O for a Muse of fire, that would ascend
The brightest heaven of invention,
A kingdom for a stage, princes to act
And monarchs to behold the swelling scene!


Ellie Parker began as a short that was screened at the 2001 Sundance Film Festival. Using a handheld digital camera, writer-director Scott Coffey expanded it into a feature-length film over the next four years. It was released in 2005.

Plot


Ellie Parker is a semi-autobiographical story of an Australian actress struggling to make it in Hollywood. Ellie is young enough to still go to auditions back and forth across L.A., changing wardrobes and slapping on makeup en route, but just old enough that the future feels "more like a threat than a promise". She lives with her vacuous musician boyfriend (Mark Pellegrino), who leaves her just about as dissatisfied as any other part of her life, and has a loose definition of the word "fidelity". Helping make sense of their surreal and humiliating Hollywood existence is her best friend Sam (Rebecca Rigg), another out-of-work actress trying her hand at design, who attends acting classes with Ellie to stay sharp. When Ellie gets into a fender bender with a guy who claims he's a cinematographer (Scott Coffey), her perspective on her work and the dating world starts to change. Chevy Chase also makes an appearance in this series of Hollywood vignettes, playing Ellie's agent.

Review


Well, Ms. Watts does shine in the title role, and she's in every scene, but somehow the film still falls flat. I'm not a big fan of film-making on digital video -- it always comes across to me like I'm watching someone's home movies, an experience I should be paid for, not that I should have to pay for -- but I understand why it's done in certain cases. In this case, it was a mistake.

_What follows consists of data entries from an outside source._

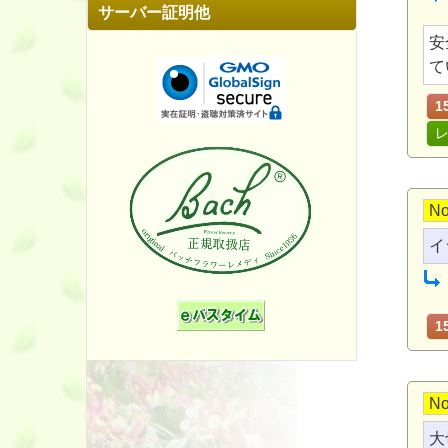
サーバー証明他
安
て
1
No
イ
1
No
大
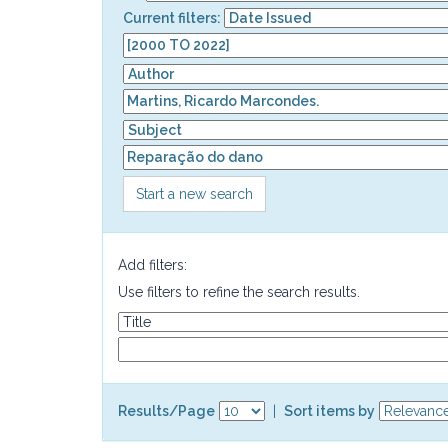
Current filters:
Start a new search
Add filters:
Use filters to refine the search results.
Results/Page
|
Sort items by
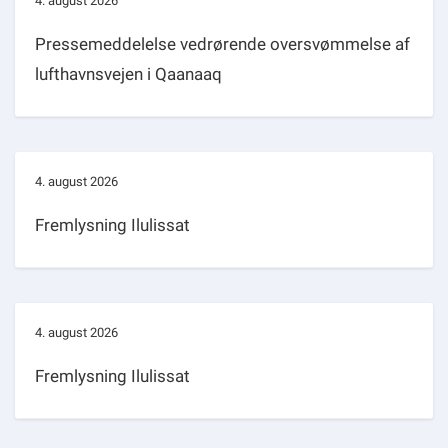
4. august 2026
Pressemeddelelse vedrørende oversvømmelse af
lufthavnsvejen i Qaanaaq
4. august 2026
Fremlysning Ilulissat
4. august 2026
Fremlysning Ilulissat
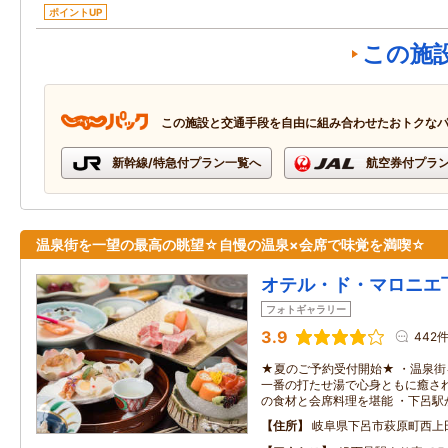
ポイントUP
この施
この施設と交通手段を自由に組み合わせたおトクな
新幹線/特急付プラン一覧へ
航空券付プラ
温泉街を一望の最高の眺望☆自慢の温泉×会席で味覚を満喫☆
オテル・ド・マロニエ
フォトギャラリー
3.9
442
★夏のご予約受付開始★ ・温泉街
一番の打たせ湯で心身ともに癒され
の食材と会席料理を堪能 ・下呂駅
住所
岐阜県下呂市萩原町西上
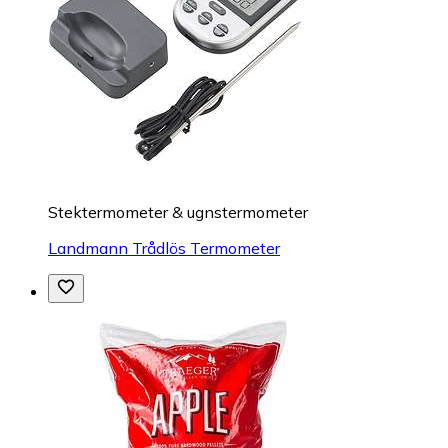
Stektermometer & ugnstermometer
Landmann Trådlös Termometer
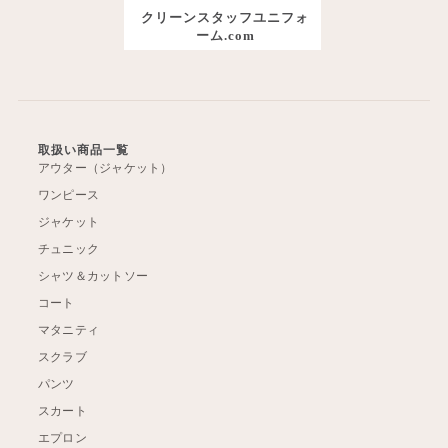
クリーンスタッフユニフォ
ーム.com
取扱い商品一覧
アウター（ジャケット）
ワンピース
ジャケット
チュニック
シャツ＆カットソー
コート
マタニティ
スクラブ
パンツ
スカート
エプロン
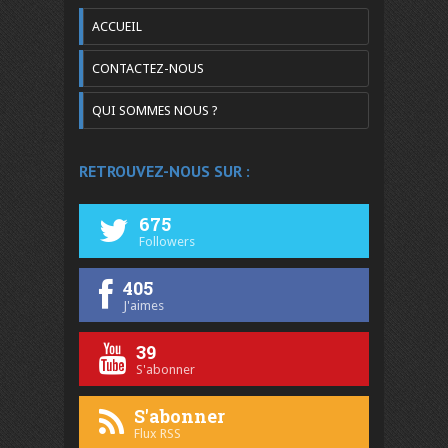
ACCUEIL
CONTACTEZ-NOUS
QUI SOMMES NOUS ?
RETROUVEZ-NOUS SUR :
675
Followers
405
J'aimes
39
S'abonner
S'abonner
Flux RSS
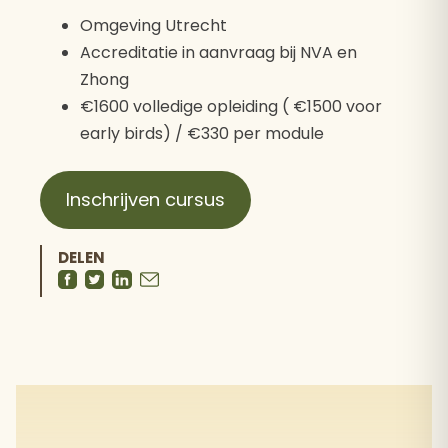
Omgeving Utrecht
Accreditatie in aanvraag bij NVA en
Zhong
€1600 volledige opleiding ( €1500 voor
early birds) / €330 per module
Inschrijven cursus
DELEN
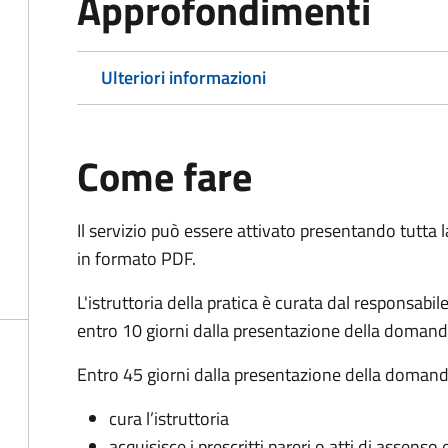
Approfondimenti
Ulteriori informazioni
Come fare
Il servizio può essere attivato presentando tutta
in formato PDF.
L'istruttoria della pratica è curata dal responsabi
entro 10 giorni dalla presentazione della domand
Entro 45 giorni dalla presentazione della domand
cura l’istruttoria
acquisisce i prescritti pareri o atti di assen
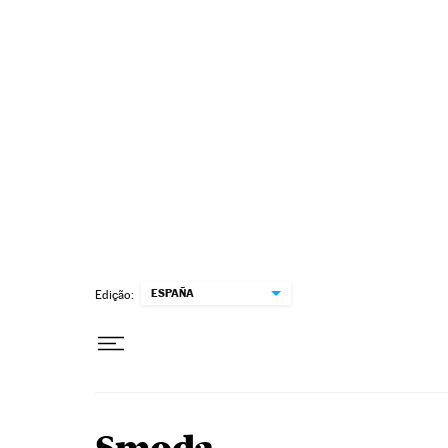
Pular para o conteúdo
ESPAÑA
Edição:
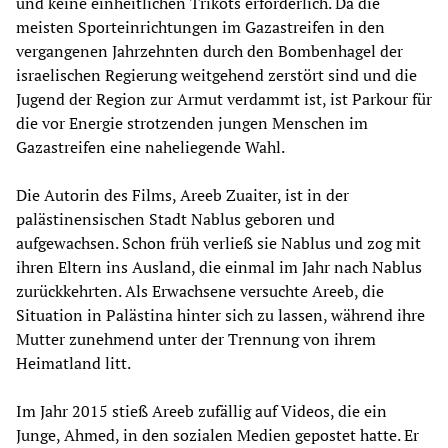
und keine einheitlichen Trikots erforderlich. Da die
meisten Sporteinrichtungen im Gazastreifen in den
vergangenen Jahrzehnten durch den Bombenhagel der
israelischen Regierung weitgehend zerstört sind und die
Jugend der Region zur Armut verdammt ist, ist Parkour für
die vor Energie strotzenden jungen Menschen im
Gazastreifen eine naheliegende Wahl.
Die Autorin des Films, Areeb Zuaiter, ist in der
palästinensischen Stadt Nablus geboren und
aufgewachsen. Schon früh verließ sie Nablus und zog mit
ihren Eltern ins Ausland, die einmal im Jahr nach Nablus
zurückkehrten. Als Erwachsene versuchte Areeb, die
Situation in Palästina hinter sich zu lassen, während ihre
Mutter zunehmend unter der Trennung von ihrem
Heimatland litt.
Im Jahr 2015 stieß Areeb zufällig auf Videos, die ein
Junge, Ahmed, in den sozialen Medien gepostet hatte. Er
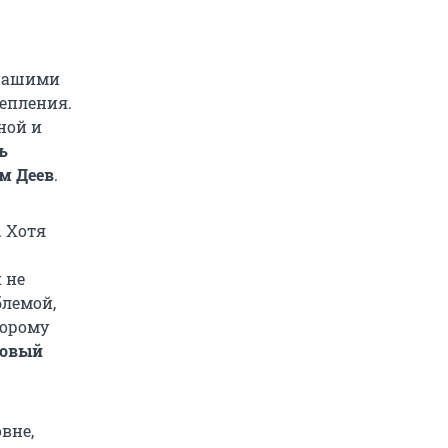
 нашими
репления.
ной и
ь
м Деев
.
. Хотя
 не
блемой,
торому
совый
вне,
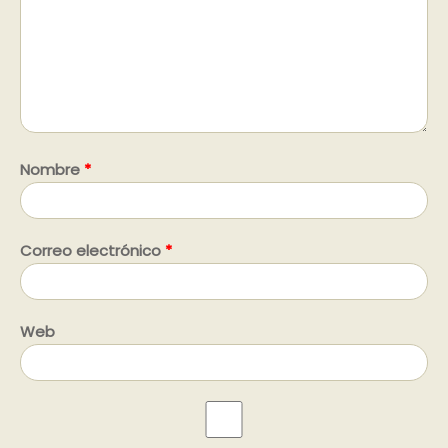
Nombre
*
Correo electrónico
*
Web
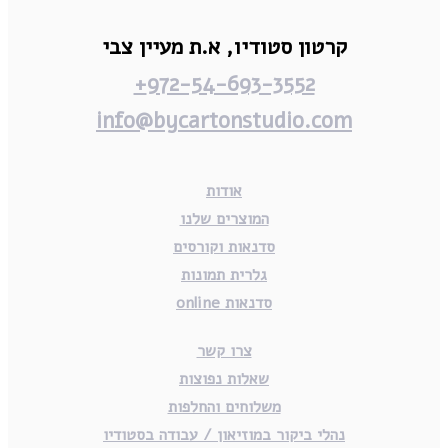
קרטון סטודיו,
א.ת מעיין צבי
972-54-693-3552+
info@bycartonstudio.com
אודות
המוצרים שלנו
סדנאות וקורסים
גלרית תמונות
סדנאות online
צרו קשר
שאלות נפוצות
משלוחים והחלפות
נהלי ביקור במוזיאון / עבודה בסטודיו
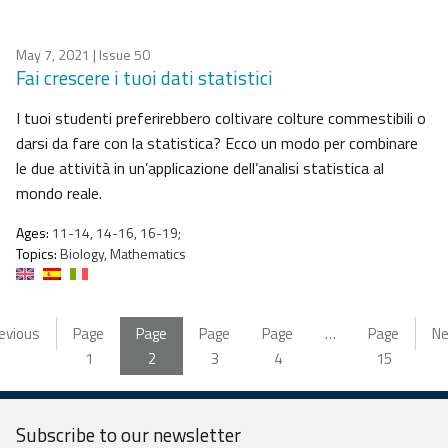
May 7, 2021
| Issue 50
Fai crescere i tuoi dati statistici
I tuoi studenti preferirebbero coltivare colture commestibili o
darsi da fare con la statistica? Ecco un modo per combinare
le due attività in un’applicazione dell’analisi statistica al
mondo reale.
Ages:
11-14, 14-16, 16-19;
Topics:
Biology, Mathematics
evious
Page
Page
Page
Page
…
Page
Ne
1
2
3
4
15
Subscribe to our
newsletter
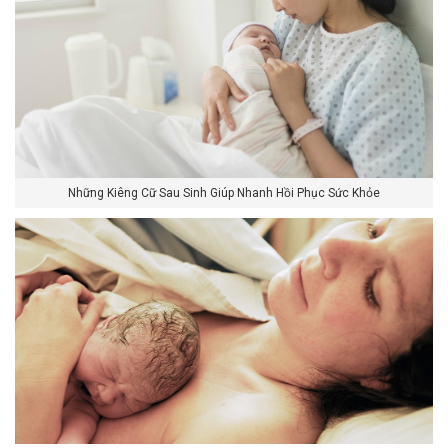
Những Kiêng Cữ Sau Sinh Giúp Nhanh Hồi Phục Sức Khỏe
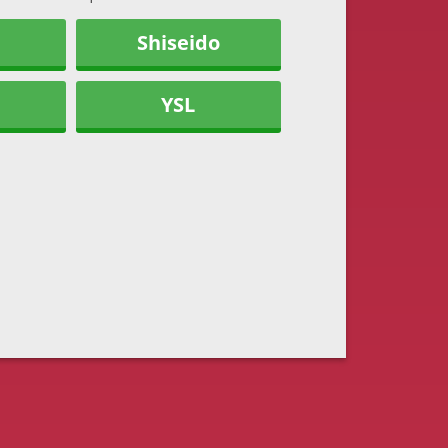
Shiseido
YSL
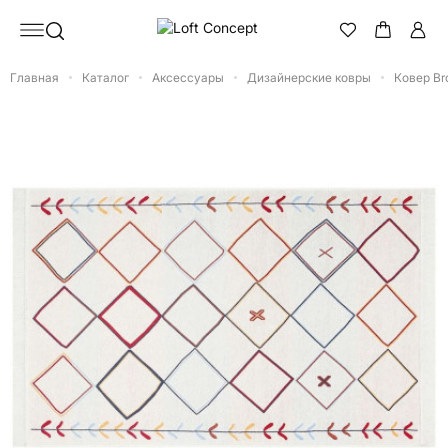
Главная
Каталог
Аксессуары
Дизайнерские ковры
Ковер Br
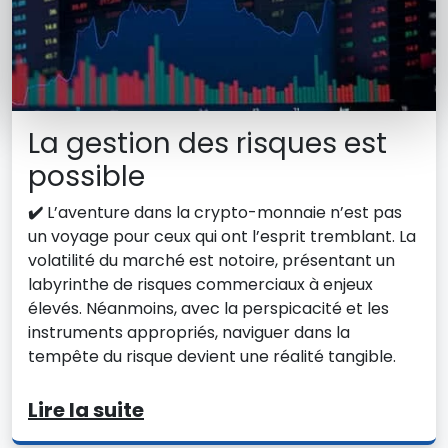
La gestion des risques est
possible
✔️
L’aventure dans la crypto-monnaie n’est pas
un voyage pour ceux qui ont l’esprit tremblant. La
volatilité du marché est notoire, présentant un
labyrinthe de risques commerciaux à enjeux
élevés. Néanmoins, avec la perspicacité et les
instruments appropriés, naviguer dans la
tempête du risque devient une réalité tangible.
Lire la suite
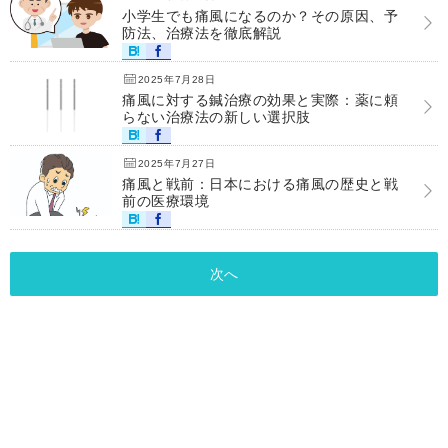
小学生でも痛風になるのか？その原因、予
防法、治療法を徹底解説
2025年7月28日
痛風に対する鍼治療の効果と実際：薬に頼
らない治療法の新しい選択肢
2025年7月27日
痛風と戦前：日本における痛風の歴史と戦
前の医療環境
次へ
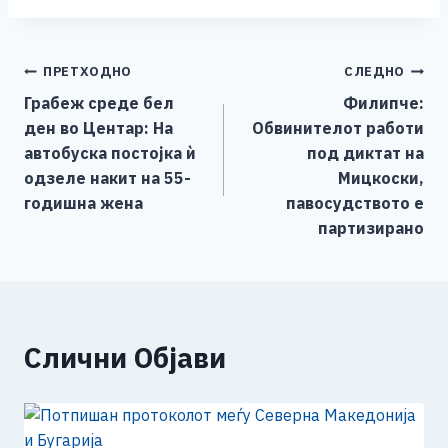
c
ss
tt
at
er
ai
p
ar
e
e
er
s
l
y
e
Навигација
ПРЕТХОДНО
СЛЕДНО
b
n
A
Li
Грабеж среде бел
Филипче:
o
g
p
n
на
ден во Центар: На
Обвинителот работи
o
er
p
k
напис
автобуска постојка ѝ
под диктат на
k
одзеле накит на 55-
Мицкоски,
годишна жена
павосудството е
партизирано
Слични Објави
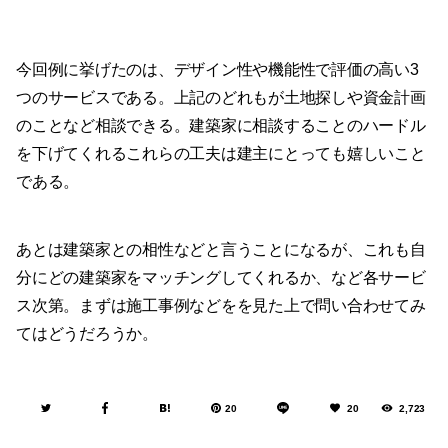
今回例に挙げたのは、デザイン性や機能性で評価の高い3
つのサービスである。上記のどれもが土地探しや資金計画
のことなど相談できる。建築家に相談することのハードル
を下げてくれるこれらの工夫は建主にとっても嬉しいこと
である。
あとは建築家との相性などと言うことになるが、これも自
分にどの建築家をマッチングしてくれるか、など各サービ
ス次第。まずは施工事例などをを見た上で問い合わせてみ
てはどうだろうか。
20
20
2,723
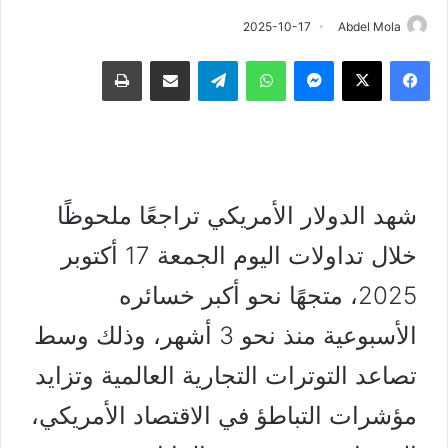
2025-10-17
Abdel Mola
فيسبوك
‫X
ماسنجر
واتساب
تيلقرام
مشاركة عبر البريد
طباعة
شهد الدولار الأمريكي تراجعًا ملحوظًا
خلال تداولات اليوم الجمعة 17 أكتوبر
2025، متجهًا نحو أكبر خسائره
الأسبوعية منذ نحو 3 أشهر، وذلك وسط
تصاعد التوترات التجارية العالمية وتزايد
مؤشرات التباطؤ في الاقتصاد الأمريكي،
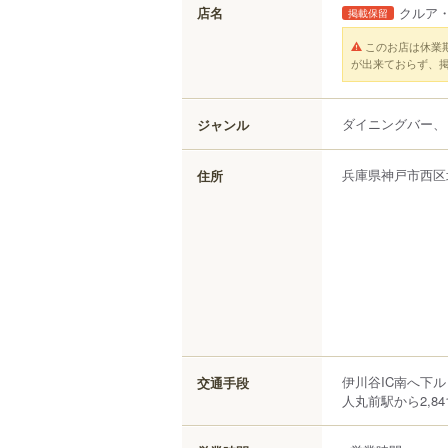
店名
クルア
掲載保留
このお店は休業
が出来ておらず、
ダイニングバー、
ジャンル
兵庫県
神戸市西区
住所
伊川谷IC南へ下
交通手段
人丸前駅から2,84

Writer-director Coffey appears to be going for verite-style realism (I'm assuming he's not so arrogant as to place himself in the uber-pretentious Dogme 95 school), but he doesn't seem to realize that in order for any film to work, the result shouldn't come across as a home movie or, in this case, a student film.

Too much time is spent on Ellie in her car, doing all the things that Angelenos do in their cars because they're just too busy to do them elsewhere (applying makeup, changing clothes, practicing their lines, and the universal asshole-identifier, talking on their cellphones) and too self-absorbed to care how it affects their driving or those around them. This works as satire for one scene -- the next four times it occurs it feels just like being stuck in a car behind one of these narcissists, and it's not an enjoyable feeling. There's a related scene about halfway through that's amusingly ironic, but not worth the endurance test.

Just as with the interior car shots, much of the satire is overripe, pushing the irritation factor of nearly every character to its limits, testing the thresholds of both humorous exaggeration and simple tolerance. No satire should leave you wanting to burn the characters and their milieu to the ground (apart from "Day of the Locust", in which Hollywood does in fact burn, deservedly, but in context).


For all its drawbacks, though, this is a showcase for Naomi Watts to show how versatile she is, with the verisimilitude of her having to switch between characters, accents, moods, etc. The overall comment, that she doesn't really seem to be herself very often and has no idea who that self really is within the realm of all her "performing," is funny and worth exploring, but Coffey (or someone else) needs a vehicle that's more engaging, clearer about its objectives, and at least somewhat watchable.